MORGANTOWN — Jagger Matheny had some time on his hands last week at his house near Morgantown.
Or, rather, he had some time on his dashboard.
“Check out the clock,” he said.
The 11-year-old knew the full significance of what he was saying. This wasn’t just any dashboard clock.
It wasn’t just any dashboard it was attached to, either.
Nope, this particular clock, and this particular dashboard, belongs to the 1979 Buick LeSabre parked in his driveway.
You know: The ‘79 LeSabre, your granddad’s luxury ride of choice.
And this particular LeSabre, parked in this particular driveway on this particular afternoon, was doing what a ‘79 LeSabre does best these days: It was looking retro-cool, just by being there.
Sky-blue paint job.
After-market wheels and tires, to make it look like granddad might want to rumble when the traffic light turns green.
A hood that stretches forever, while containing the undeniable piston-hum of a Detroit V6 underneath (all with just 67,000 original miles).
A plush interior with that glorious “Me Decade” faux-wood grain on the dash.
Fuzzy dice from the rearview and a working 8-Track tape deck, with two cartridges ready for the listening: Dean Martin, and a Dick Clark rock ‘n’ roll compilation.
We’ll come back to the tape deck. But that clock: A chrome face, quartz movement. An iconic, on-board timepiece.
LeSabre people restoring their rides covet the dashboard clock, said Jagger’s dad, Tom Matheny.
“This one still keeps time. A lot of them stop working.”
Riding along in my automobile
In case you’re wondering, this is Jagger’s car we’re writing about.
Matheny, the elder, is a car guy from way back. His son got the gene.
A couple of years ago, when the Matheny boys were looking for a car project, they happened upon this one.
They struck a deal, then another one, thereby making Jagger quite possibly the only kid in the area who owns a soon-to-be classic: one that can trace its LeSabre lineage back to the early 1950s and the brain of Harley Earl, Detroit’s iconic designer of cars.
General Motors bolted them together from 1959-2005.
“Yeah, it’s Jagger’s car, and we show it a lot,” Tom Matheny said. “We go to Elkins, Maryland, all over the area.”
“I can’t drive it yet,” Jagger said, without irony. “But I’m going to.”
“When you parallel-park it, that’s when I’ll be really impressed,” his dad said, with a twinkle.
It didn’t take long for Jagger’s mom, Kristin Kay Matheny, to get impressed by her son’s intellect.
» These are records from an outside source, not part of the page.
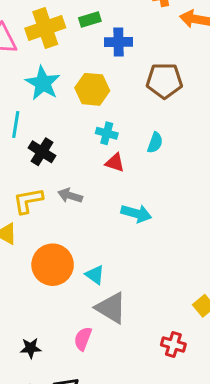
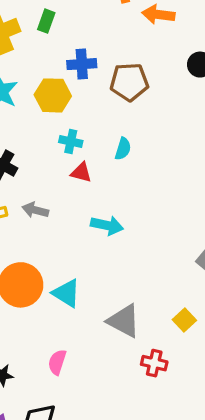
green rectangle: (90, 20) -> (46, 21), turned -50
blue cross: (119, 42) -> (82, 64), moved
cyan triangle: (95, 275) -> (66, 293), size x1.4
gray triangle: (111, 308) -> (124, 321), moved

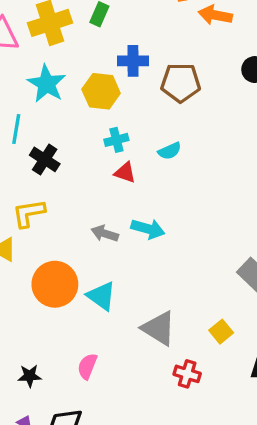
cyan cross: (71, 141) -> (116, 140), turned -30
cyan semicircle: (123, 149) -> (170, 151), turned 45
gray arrow: (35, 210) -> (105, 233), moved

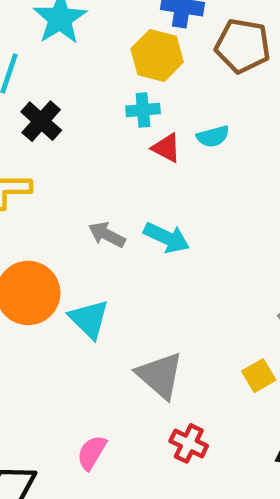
yellow hexagon: (101, 91) -> (157, 55), moved
red triangle: (125, 173) -> (166, 148), moved
yellow square: (221, 332) -> (259, 376), moved
pink semicircle: (87, 366) -> (92, 453), moved

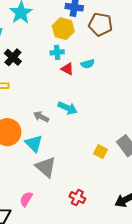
gray arrow: (107, 235) -> (41, 117), moved
gray triangle: (160, 375) -> (46, 167), moved
yellow square: (259, 376) -> (101, 152), moved, turned -32
pink semicircle: (92, 453) -> (26, 199), moved

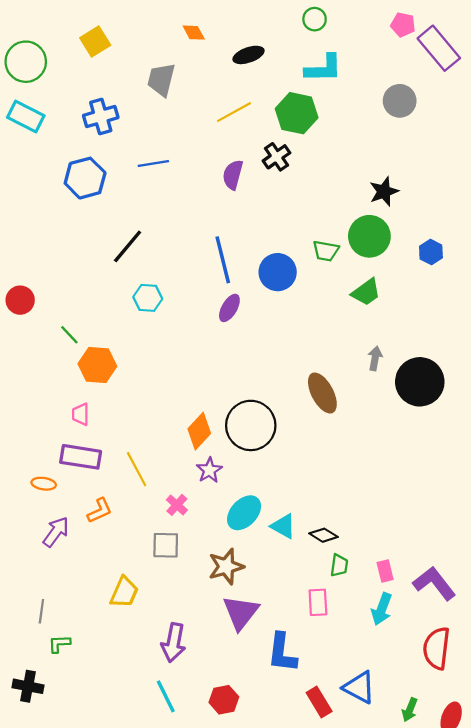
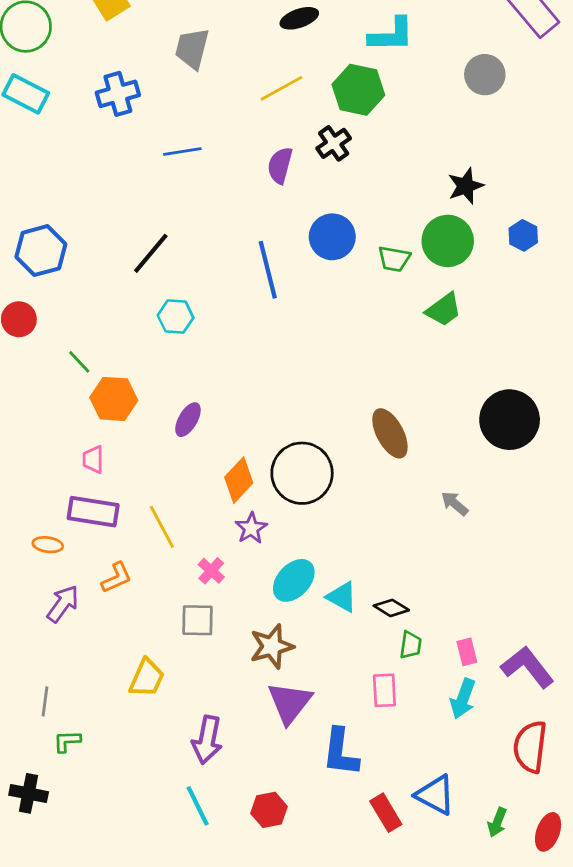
blue hexagon: (85, 178) -> (41, 251), moved
blue hexagon: (431, 252) -> (523, 235), moved
blue circle: (278, 272) -> (332, 237), moved
purple ellipse: (229, 308) -> (188, 420), moved
gray arrow: (375, 358) -> (455, 503), moved, turned -60

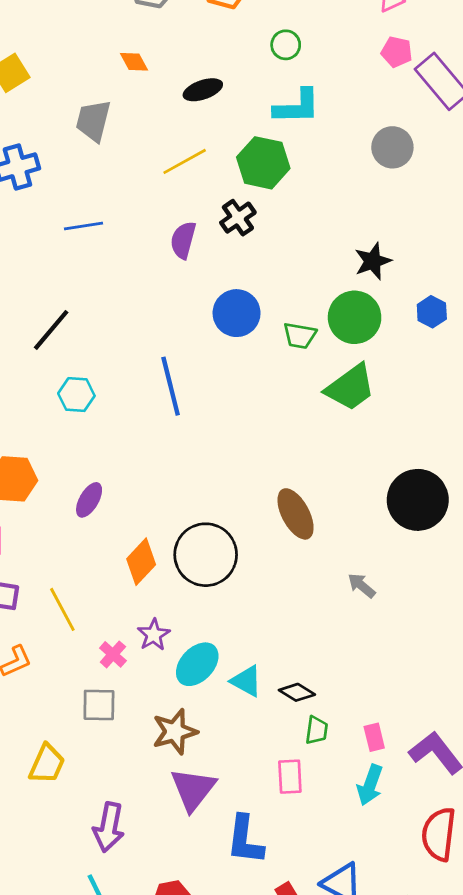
blue line: (268, 270) -> (171, 386), moved
green trapezoid: (444, 310) -> (350, 388), size x1.4
purple star: (251, 528) -> (154, 635), moved

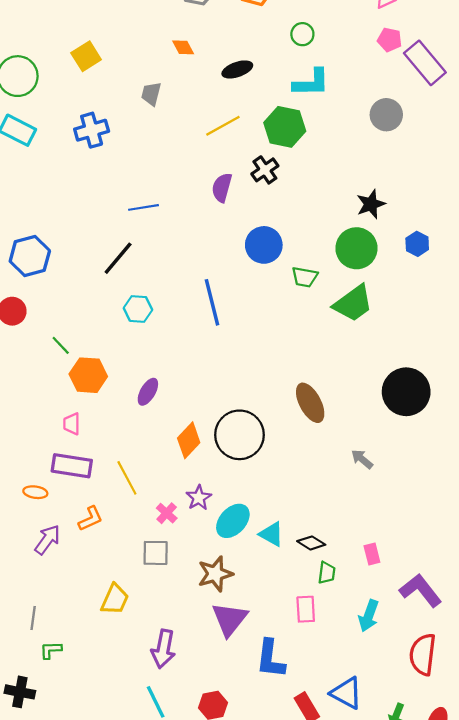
gray trapezoid: (93, 121) -> (151, 94), size x0.7
blue line: (83, 226) -> (143, 207), moved
green trapezoid: (300, 336) -> (305, 277), moved
pink rectangle: (374, 737) -> (372, 554), moved

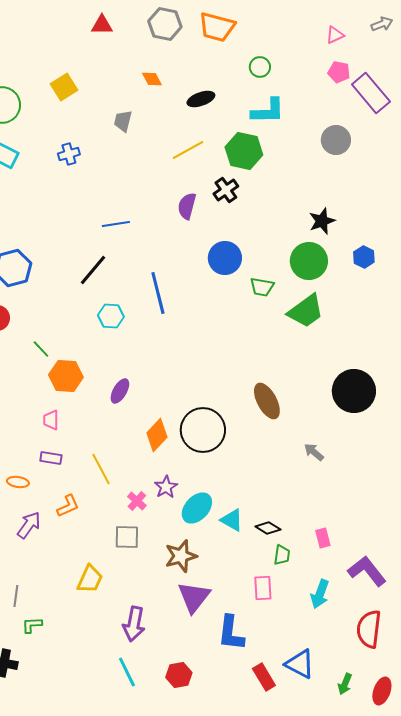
blue cross: (92, 130) -> (69, 154), size x0.7
blue line: (212, 302) -> (158, 293), moved
purple rectangle: (72, 466) -> (51, 458), size x0.6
Jagger — yes, his parents are Rolling Stones fans — has always been naturally inquisitive, she said.
As a little, little boy, he would craft fanciful cities with LEGOs, Hot Wheels cars, whatever materials were at hand.
“He’s interested in everything,” she said. “He gets along with everybody. I always say he’s an old soul.”
An old soul, his mom adds, who doesn’t miss much.
“We’ll be at the beach, and he’s amazed at how all the big hotels got there. He fascinated with construction projects and earth-moving, all of that.”
“Yeah, I want to be a builder,” her son said. Maybe an architect, contractor or construction site manager.
“I just like doing things,” said Jagger, who also cruises just fine on the basketball court and baseball diamond. “And I like to read.”
Reading, in fact, is the favorite subject of this student, who enters Mountaineer Middle School in the fall.
Get your kicks …
When he isn’t collecting trophies from car shows with the LeSabre — he and his dad are big in Car Crafters, the club in Tom Matheny’s native Mannington, Marion County, that’s been around since 1955 — he’s playing games on his iPad and doing everything else that 21st century kids do.
Even one with a retro-cool 20th century car.
“I’ll probably hold on to the LeSabre for a while,” Jagger said.
He’s a muscle car guy. Give him a mid-‘60s Camaro or Nova, jacked-up with the right tires, an engine with a throaty roar and (just enough) chrome, and every day is Christmas morning.
Tom Matheny knows that these moments, working with his kid on a granddad’s car, are — like the LeSabre’s dashboard clock — special ticks of time.
“I’m holding on to this,” he said. “I want all this to stay with Jagger.”
Speaking of that dashboard: Jagger got a sonic education after he and his dad got the car.
“I didn’t have any idea what an ‘8-Track’ was,” he said.
Dean Martin has the cool-factor and Dick Clark is Dick Clark, but Jagger might want to start hitting the yard sales and thrift shops for other tapes.
Bypass late ‘70s disco altogether and get yourself some classic Rolling Stones, son. The lads do a solid cover of “Route 66.” (You know: cruising music, and all).